No sé lo que pregunté. La cosa en cuestión se llamaba “campos de trabajo”, sonaba un poco entre bélico y de prisioneros pero también sonaba a que no íbamos a ser turistas sino que haríamos algo. Es decir, que en alguna parte quedarían ligeras modificaciones, paredes pintadas, hojas secas recogidas en viejos jardines, escombros apartados. Y al volver, los ojos alucinados de entusiasmo, su reflejo en quienes me preguntaban a su vez porque querían probarlo.

A veces pensaba que era por las personas, que había tenido suerte de conocer a gente extraordinaria y eso era todo. Y sí que había tenido esa suerte pero sé que si las hubiera conocido en otro contexto, cultural o de barrio o de un bar, la relación habría sido diferente. Para explicar esa diferencia hoy alguien usaría, seguramente, la expresión zona de confort: la clave estaba, diría, en que salíamos de nuestra zona de confort pero no creo demasiado en esa expresión. Antes se llamaba refugio, o guarida, o pasar un rato al abrigo de los vientos. Antes sabíamos que las zonas de confort son portátiles y necesarias y que no implican conformismo ni pereza sino, casi siempre, tiempo para reagruparse y volver a comenzar. No era, creo, salir de nuestra zona de confort lo que hacíamos al ir a un campo de trabajo sino, con frecuencia, lo contrario: salir de algunas rutinas que muerden, de lo cotidiano que a veces pesa, de las certidumbres que pueden parecerse a una amenaza y, a muchos kilómetros, entre marcos de ventana desvencijados y organizaciones un tanto caóticas y un montón de tareas por hacer, encontrar, sin embargo, ahí, en el centro de variadas y pequeñas catastróficas aventuras, una zona que nos acogía y donde nos refugiábamos en la misma medida en que también procurábamos acoger y dar abrigo.

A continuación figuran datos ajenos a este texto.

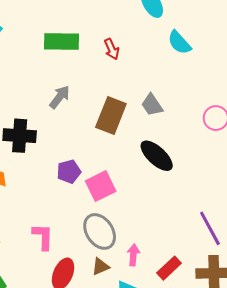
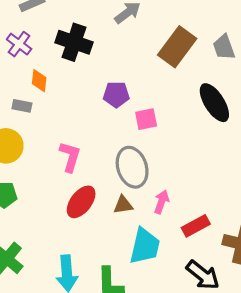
pink square: (101, 186) -> (146, 119), size x0.7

Cuando algo te gusta tanto, quieres difundirlo y extenderlo. Después de un par de campos de trabajo propuse hacer uno en la escuela autogestionaria en donde colaboraba. Y así fue. Creo que a cualquier grupo que haya puesto en marcha un campo lo podrían contratar para dirigir un país y medio, varias multinacionales y una colonia lunar. Porque si lograron que treinta seres desconocidos se entendieran en lenguas diferentes, que durante quince días tuviera cada uno algo concreto que hacer, que se alimentaran y durmieran y alquilaran un andamio, y lo devolvieran intacto, y tuvieran seguros médicos y nadie se rompiera la cabeza pero si un tobillo y una alergia y amores arrebatados y vibrantes desamores y producir un resultado útil para toda una comunidad, y si además lograron que aunque a veces empezara a cundir el pánico, nunca terminara de hacerlo y que todo aquello sucediese con veinte años o por ahí, y surgieran como bosques enteros algunas de las amistades que siguen apuntalando nuestra vida, si todo eso logramos, entonces, ¿qué pequeña minucia facilísima sería para nosotras y nosotros hacernos cargo del gobierno mundial?

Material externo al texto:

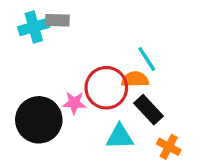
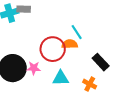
pink star: (74, 103) -> (34, 68), moved
black rectangle: (148, 110) -> (101, 62), moved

Cantaba Silvio Rodríguez: “Soltar todo y largarse, qué maravilla,/ atesorando sólo huesos nutrientes, y lanzarse al camino pisando arcilla,/destino a las estrellas resplandecientes”. Varias veces lo hicimos: soltar todo y largarnos, pero nuestro destino no estaba en las estrellas resplandecientes sino en proyectos urgentes, comunitarios, donde a veces dimos más la lata que otra cosa, y alguien tuvo que venir a sacar el clavo que habíamos puesto mal y ponerlo de nuevo, y otras veces hicimos las cosas bien.

No vamos presumiendo, no nos gusta presumir y recordamos, en frase memorable de Lluis Casals, que las personas, todas, tenemos nuestras “little contradictions”. Seguro que pudimos haberlo hecho mejor. Pero lo hicimos, fue agradable y peligroso, fue tranquilo y sorprendente, fue y sigue siendo la prueba de que la buena gente está por todas partes, y de que, cuando se pone en camino y se reúne, que es como unirse dos veces, con otra buena gente, entonces, casi todo tiene arreglo.